Task to carry out: Could you write out exactly, and only, the lines from the one containing "Services (320, 2534)" through the last line of the data, leaving out all pictures?

== Record extracts ==

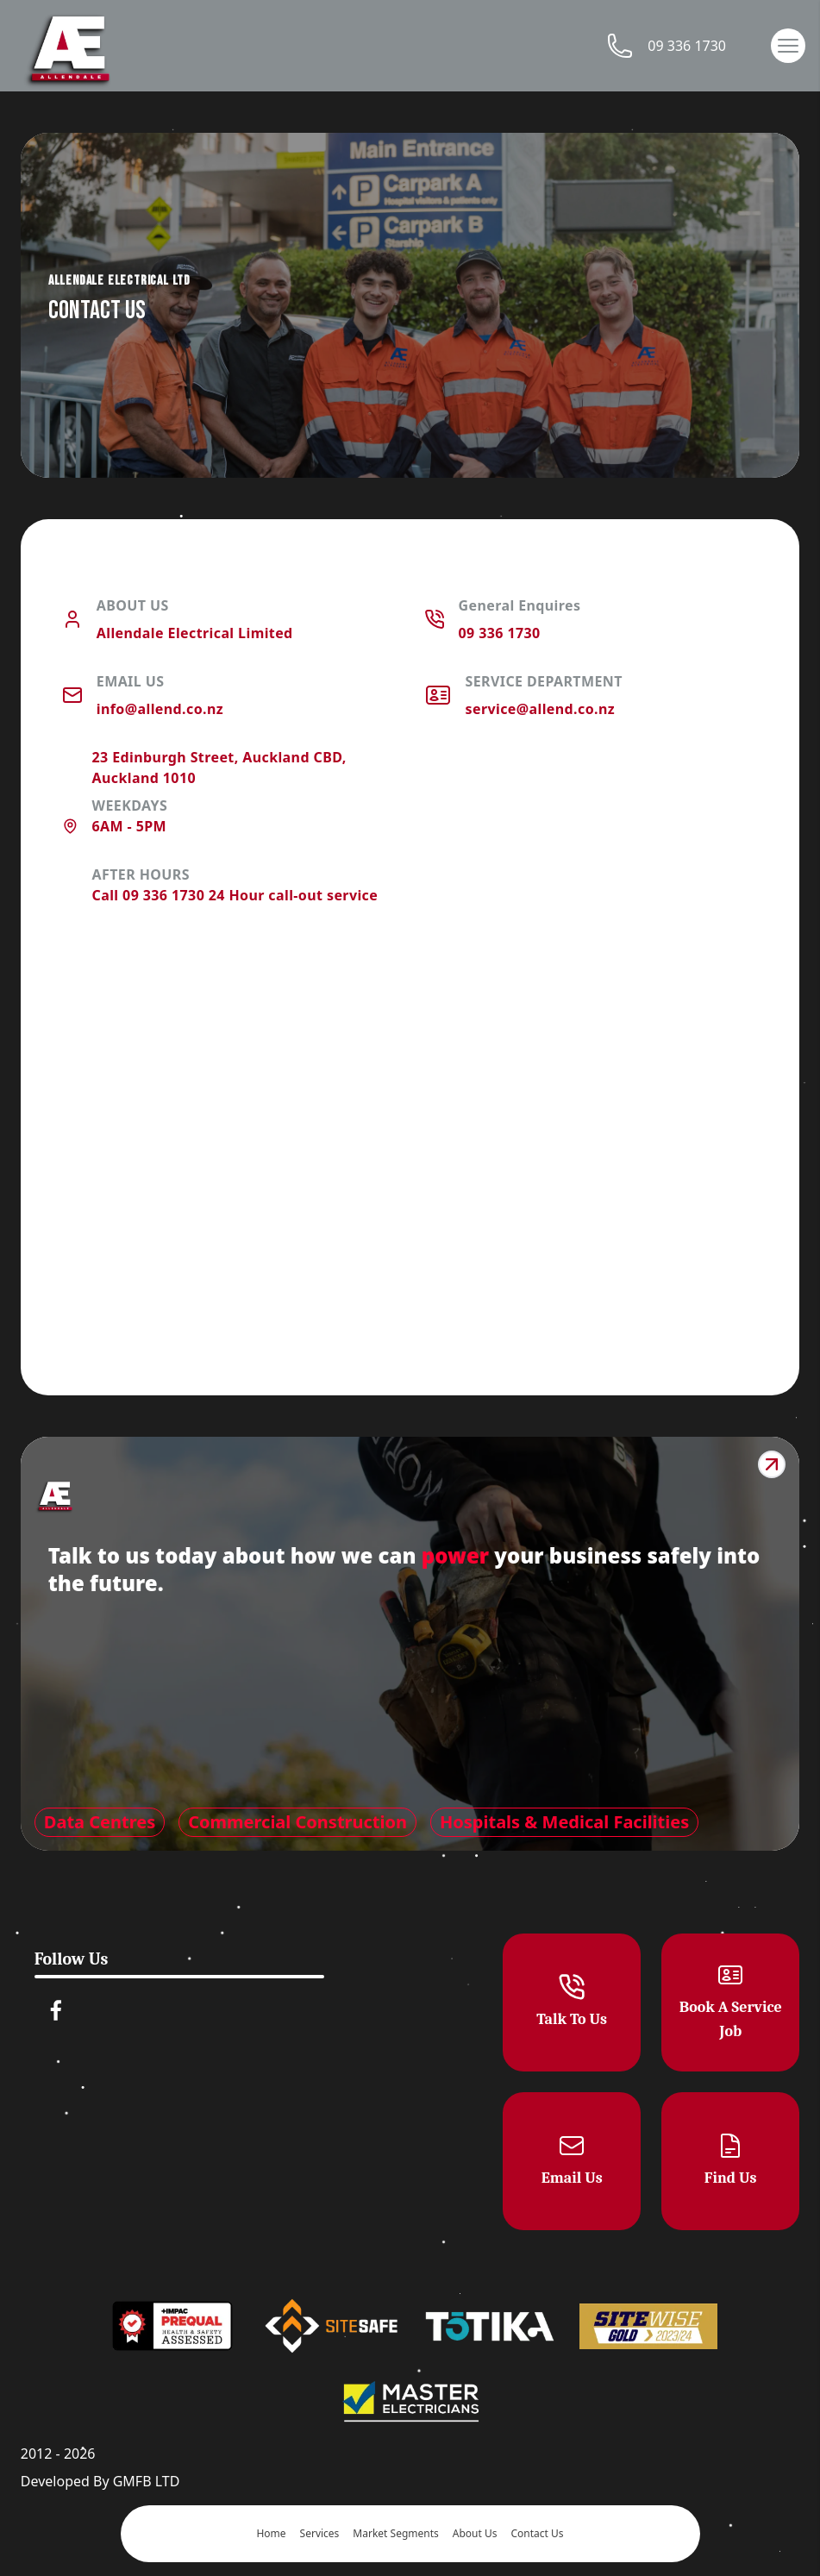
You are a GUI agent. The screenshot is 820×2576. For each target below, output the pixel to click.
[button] (788, 45)
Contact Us (536, 2534)
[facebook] (56, 2010)
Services (320, 2534)
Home (270, 2534)
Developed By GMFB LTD (100, 2481)
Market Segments (395, 2534)
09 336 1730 (662, 46)
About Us (475, 2534)
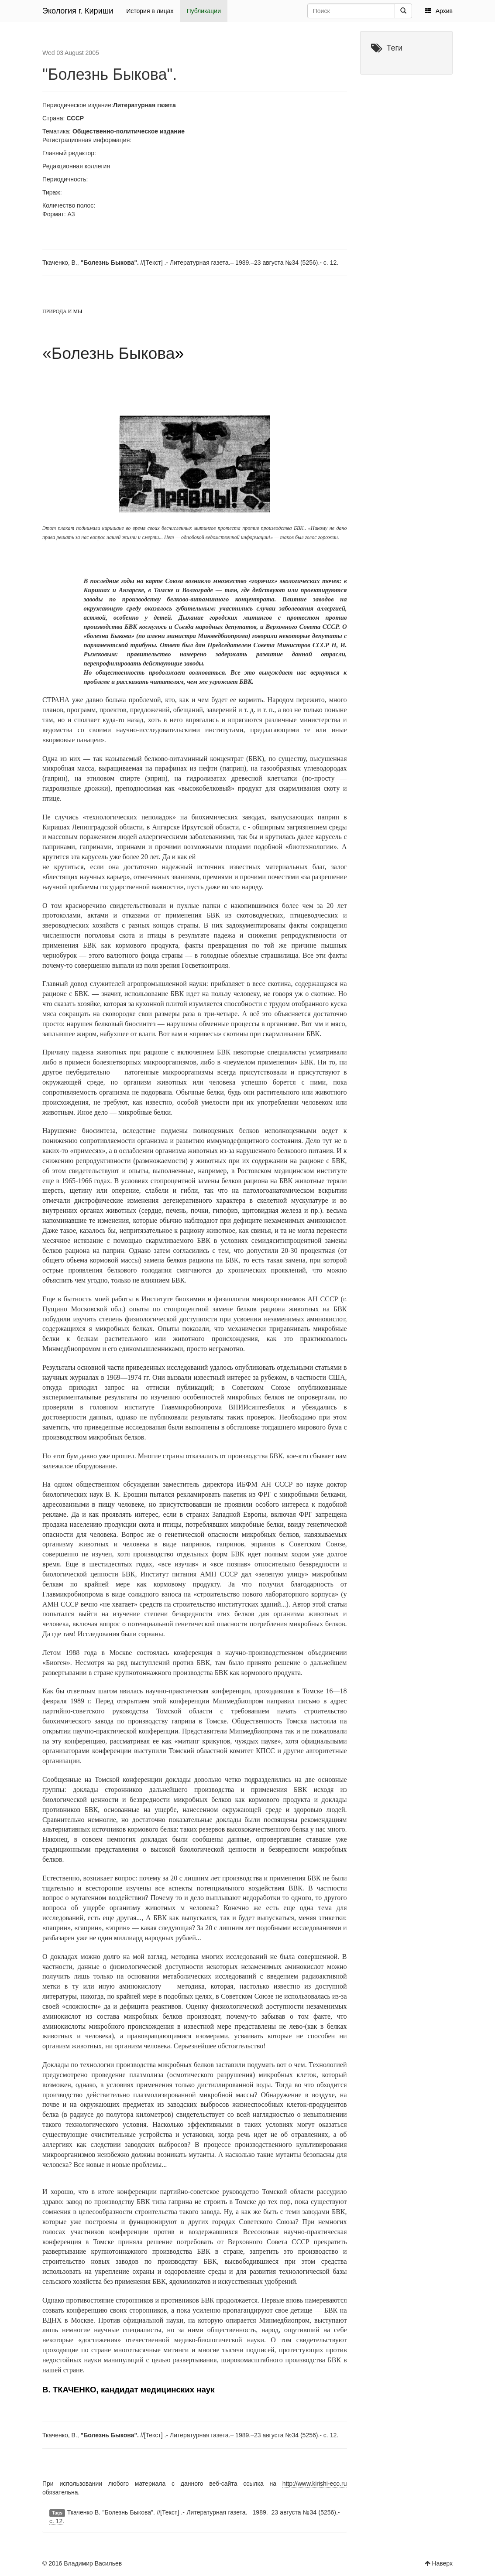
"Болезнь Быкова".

===

Response to the exercise:
Services (320, 2534)
Home (270, 2534)
Developed By GMFB LTD (100, 2481)
Market Segments (395, 2534)
09 336 1730 (662, 46)
About Us (475, 2534)
"Болезнь Быкова".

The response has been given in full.